IGNs Chadd Chambers gave both the GameCube and PlayStation 2 versions a 7.0/10, finding the gameplay simple but well-executed and easy to control and the battle system well-suited for the young target audience due to its lack of violence. He compared the graphics positively to the look of the cartoon and praised the "quite enjoyable" art direction, the real-time shadows, and the quality of the cut-scenes. The Game Boy Advance version was given a 6.5/10, writing, "This surreal, wonderfully produced game is perfect for youngsters."

Retrospective reviews of the GameCube and PlayStation 2 versions, made after the game's renewed interest in 2024, have been more positive. TheGamer commented that the game "reminds us of what gaming has lost", saying that "smaller, more creative games can save us."

Aggregate score
| Aggregator | Score |
|---|---|
| Metacritic | (GC) 70/100 |

Review scores
| Publication | Score |
|---|---|
| GameSpot | (GC) 7/10 |
| IGN | (GC) 7/10 (PS2) 7/10 (GBA) 6.5/10 |

== Legacy ==
21 years after the game's quiet initial release, the GameCube and PlayStation 2 versions became a viral phenomenon online in November 2024, after a user on X (Twitter) shared a video that went viral showcasing the game's soundtrack and gameplay, and several YouTubers and social media influencers including Vinny Vinesauce compared the game's music, gameplay and visuals to the Resident Evil and Silent Hill survival horror franchises. One key composition that was highlighted was an eerie-sounding track, titled by its file name as "SMIS_103_01_3C", popularly given the name "Foreboding 1" on YouTube (as the in-game music does not have official titles), which uses a sample from the same sample pack that was used in a track in the 2024 remake of Silent Hill 2.

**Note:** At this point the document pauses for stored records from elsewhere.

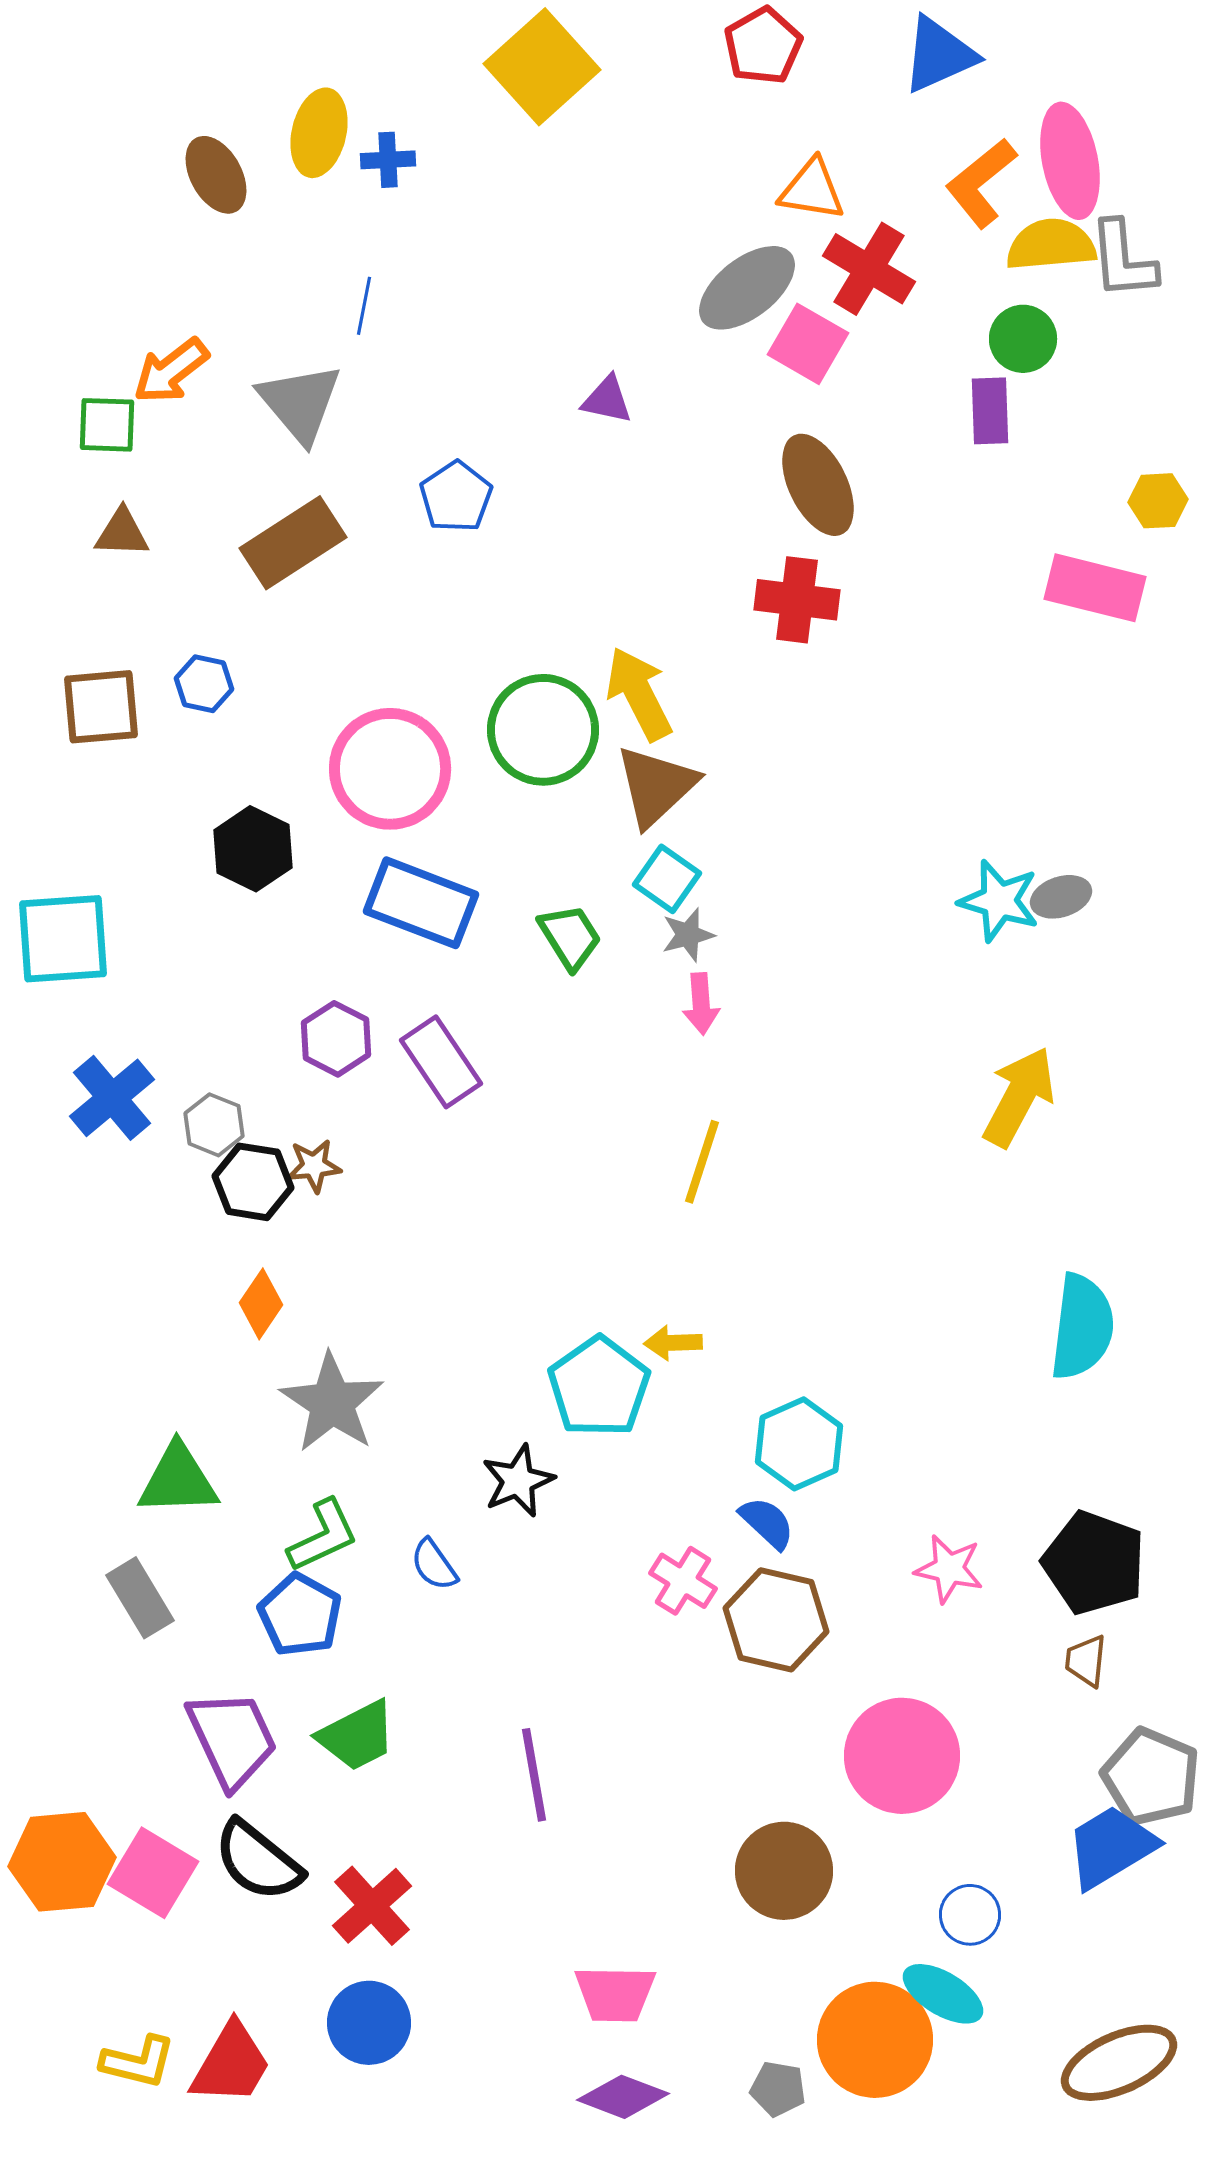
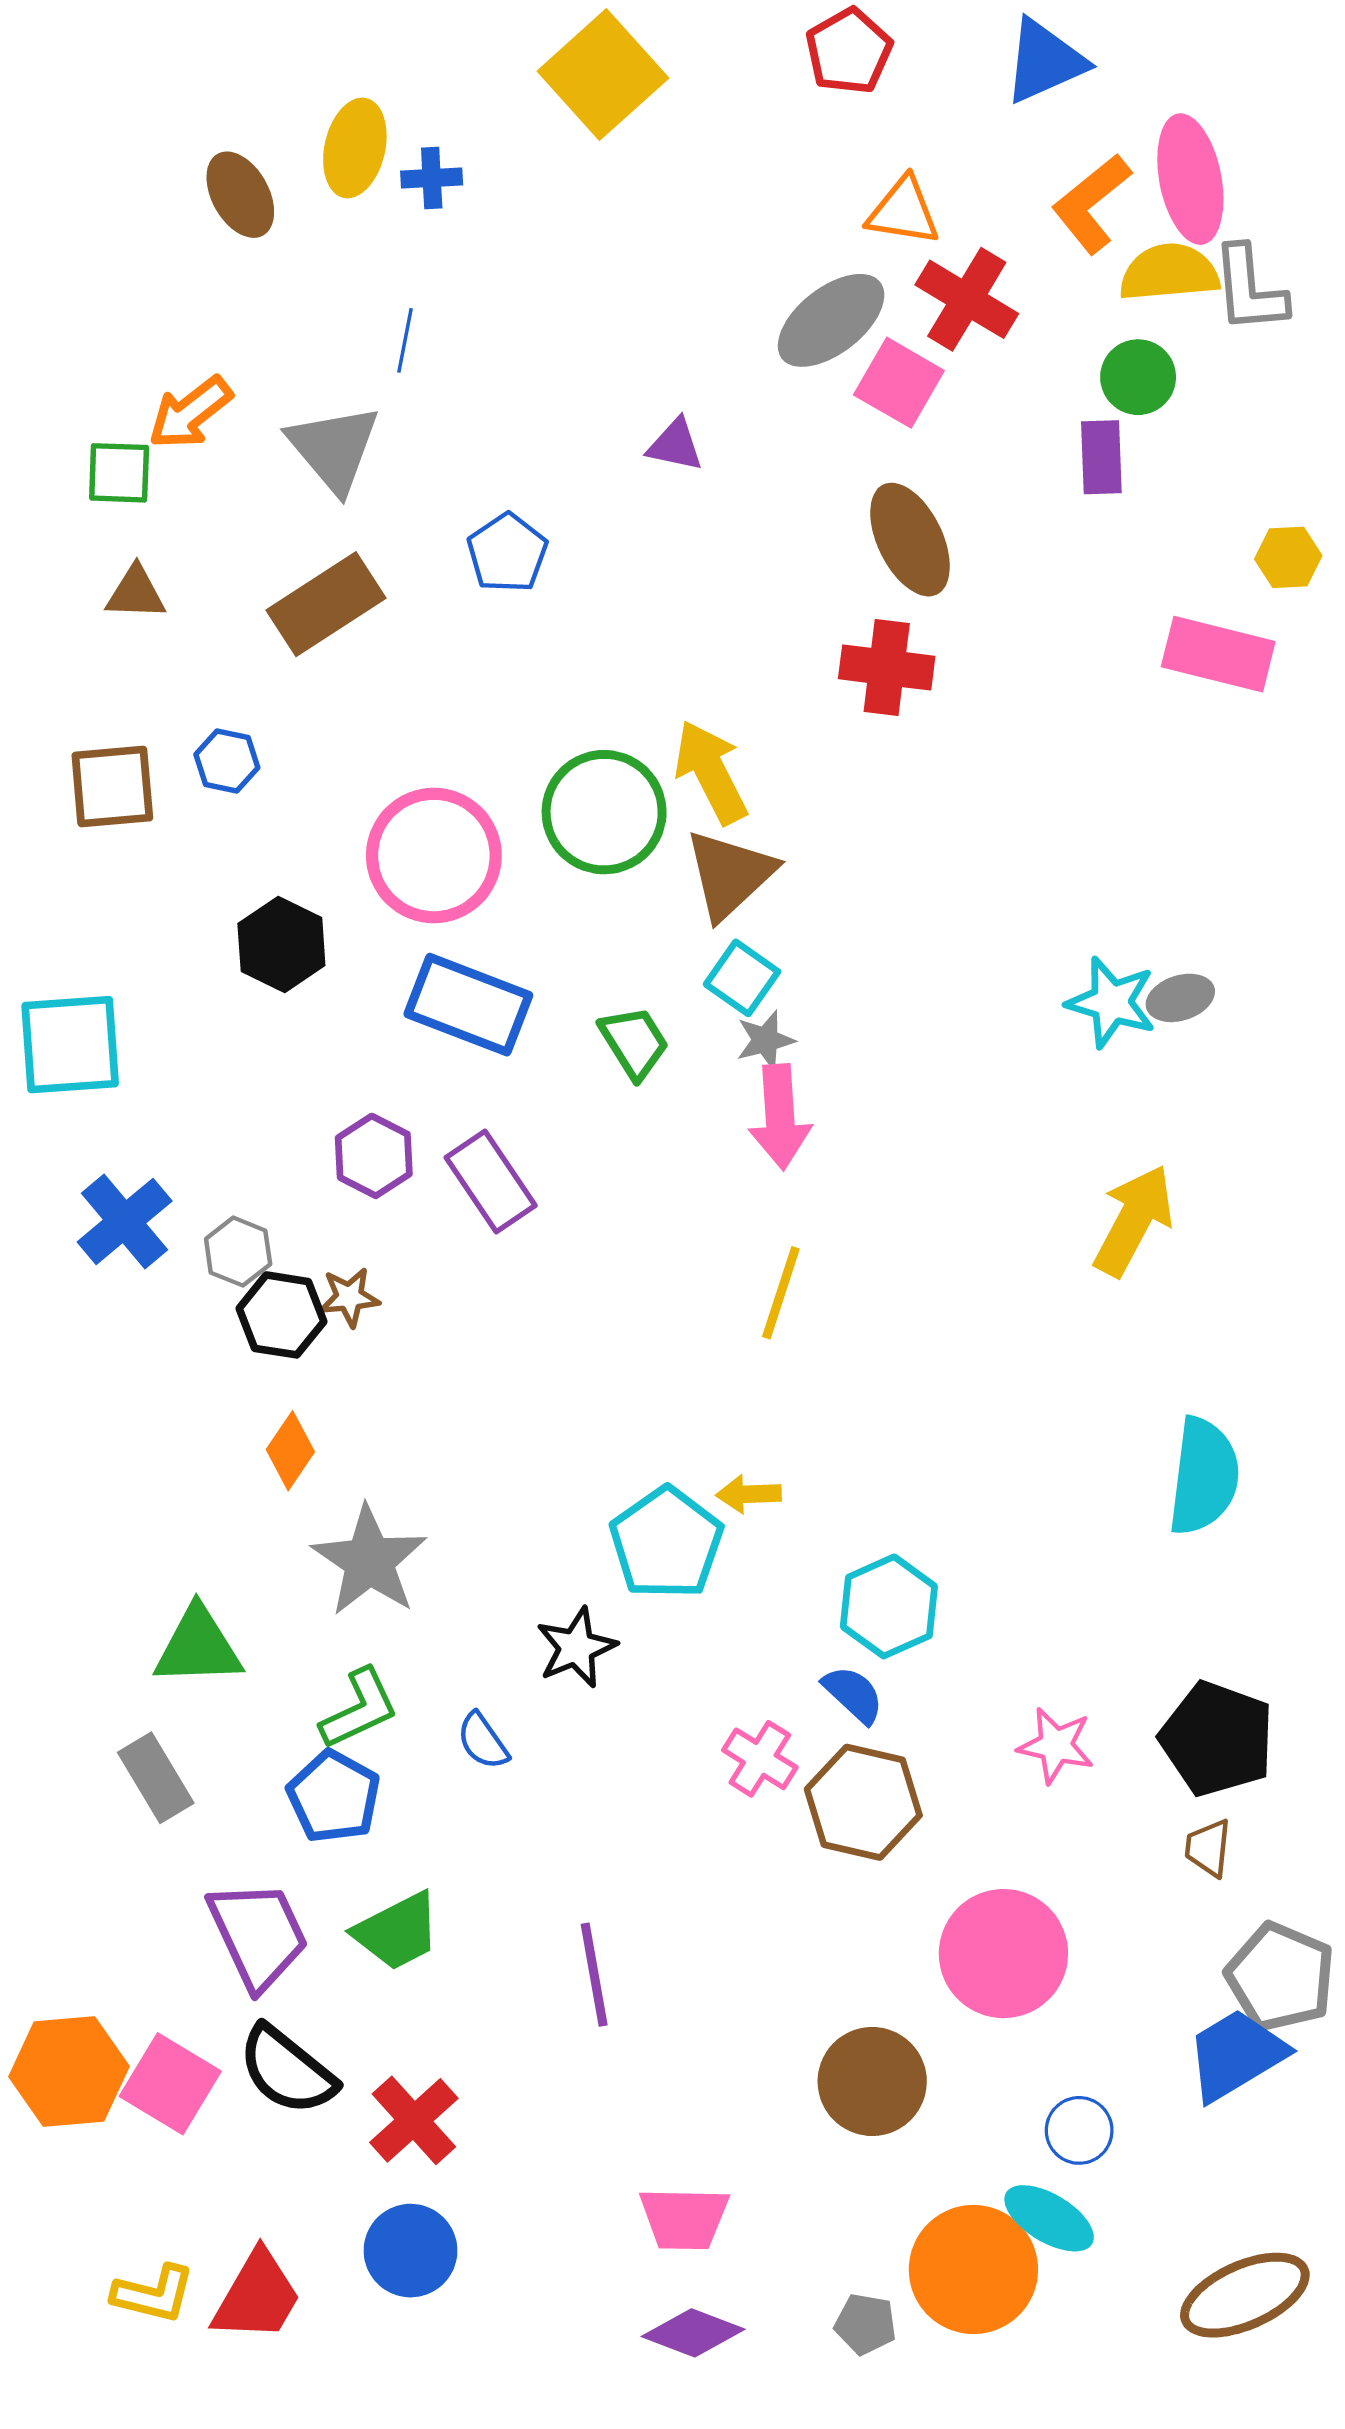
pink arrow: (701, 1004) -> (780, 1117), size x1.5

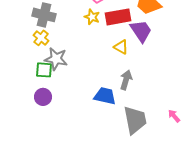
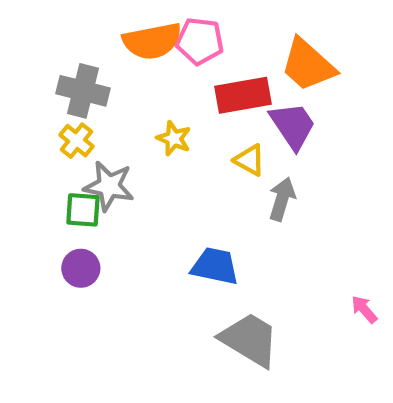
yellow star: (92, 17) -> (174, 138), moved
gray arrow: (126, 80) -> (282, 199), moved
gray trapezoid: (135, 120) -> (250, 340), moved, turned -48

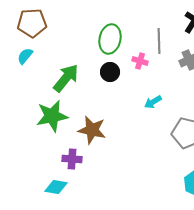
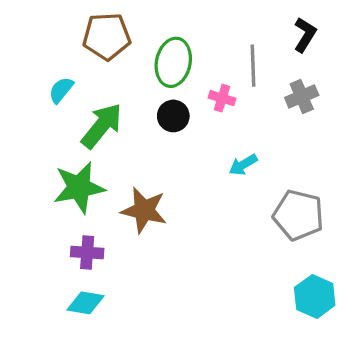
brown pentagon: (32, 23) -> (107, 36), moved
cyan semicircle: (25, 56) -> (61, 90), moved
purple cross: (72, 159) -> (87, 253), moved

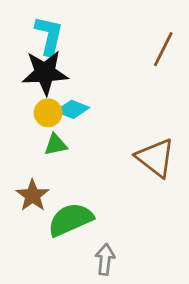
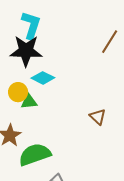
yellow circle: (48, 113) -> (18, 92), moved
brown triangle: (155, 158) -> (98, 117), size x0.6

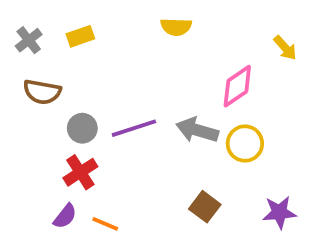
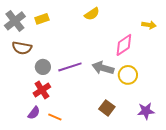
yellow semicircle: (176, 27) -> (92, 14), turned -35
gray cross: (29, 40) -> (15, 21), size x1.5
yellow arrow: (285, 48) -> (149, 25), turned -40

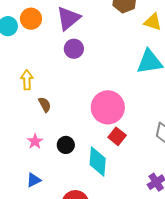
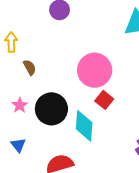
black circle: (66, 145) -> (51, 109), size x1.8
blue triangle: (34, 180) -> (18, 145), turned -42

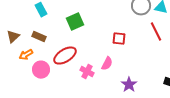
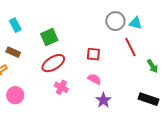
red ellipse: (65, 56) -> (53, 63), moved
pink semicircle: (107, 64) -> (94, 79), moved, turned -88
pink circle: (41, 70) -> (15, 95), moved

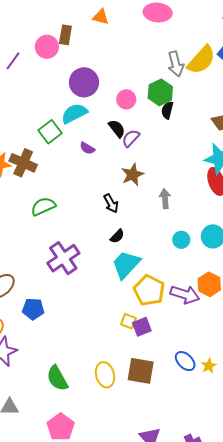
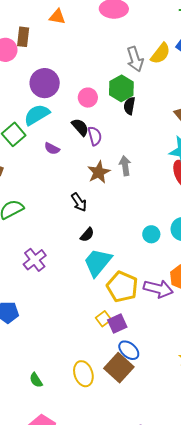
yellow semicircle: (201, 60) -> (160, 53), size x0.7
purple semicircle: (131, 138) -> (95, 136), turned 126
gray arrow: (165, 199) -> (125, 166), moved
purple cross: (63, 258) -> (35, 260), size x0.7
yellow square: (128, 321) -> (104, 319), turned 35
blue ellipse: (185, 361) -> (129, 350), moved
brown square: (141, 371) -> (119, 368), turned 36
green semicircle: (57, 378) -> (36, 380), size x0.6

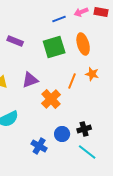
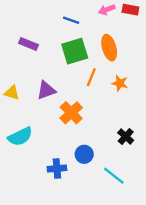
blue line: (59, 19) -> (71, 20), moved, turned 40
orange line: (72, 81) -> (91, 77), moved
black cross: (84, 129) -> (126, 137), moved, turned -32
blue cross: (39, 146) -> (57, 169), turned -35

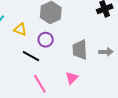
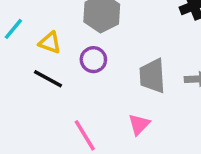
black line: (31, 56) -> (48, 79), moved

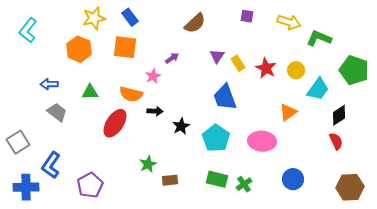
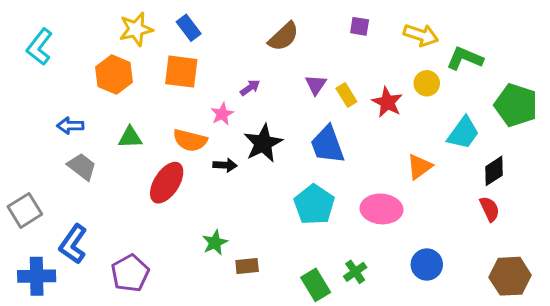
yellow circle: (296, 70) -> (427, 83), moved
black star: (181, 126) -> (263, 143), moved, size x1.5
green rectangle: (217, 179) -> (316, 285), moved, turned 45

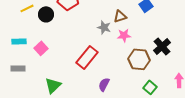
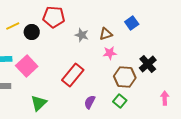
gray star: (104, 27) -> (82, 35), moved
pink square: (41, 48) -> (27, 66), size x1.5
green square: (150, 87) -> (120, 101), moved

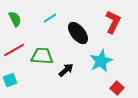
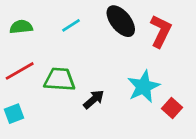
green semicircle: (15, 19) -> (21, 27), turned -70
black ellipse: (78, 33) -> (121, 21), moved
red square: (117, 88) -> (172, 108), moved

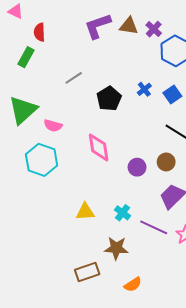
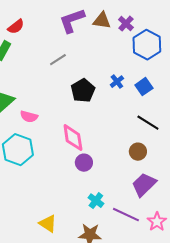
red semicircle: (39, 32) -> (16, 27), turned -126
gray line: (74, 78) -> (58, 60), moved
purple circle: (137, 167) -> (84, 163), moved
yellow triangle: (85, 212) -> (48, 224), moved, turned 36

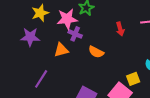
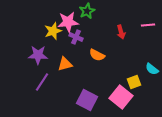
yellow star: (40, 13) -> (53, 31), moved
purple star: (30, 37) -> (38, 55), moved
orange triangle: (61, 50) -> (65, 64), moved

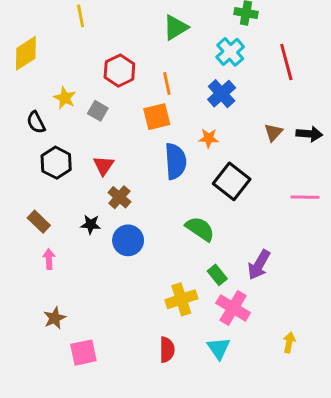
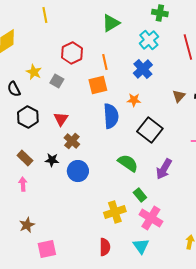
brown rectangle: (39, 222) -> (25, 158), moved
purple arrow: (259, 265) -> (164, 169), moved

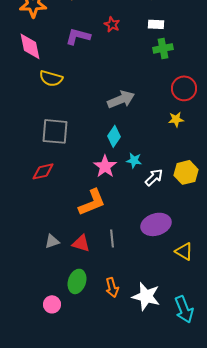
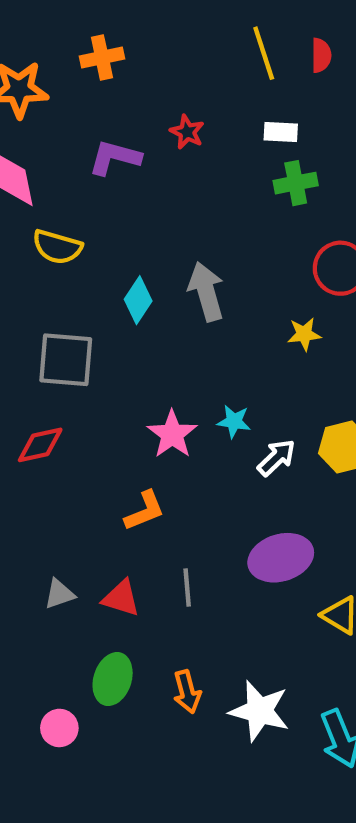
gray arrow: (121, 99) -> (206, 292), turned -84
yellow star: (176, 119) -> (304, 334), moved
cyan diamond: (114, 136) -> (138, 300), moved
orange L-shape: (92, 202) -> (145, 511), size x0.7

Interest in the game also spiked on eBay, with physical copies selling for as much as US$300. As of November 11, 2024, the PS2 and GameCube editions were selling for up to $1,200 on some online stores. Amid the newfound attention, the game's director, Pascal Stradella, who worked on the now-defunct Doki Denki Studio, has come forward sharing pages of the game's design document and concept art on social media, and confirmed that Resident Evil was an inspiration for the game, as well as Luigi's Mansion. He called it a "kind of cartoon Resident Evil dealt with in a comic way."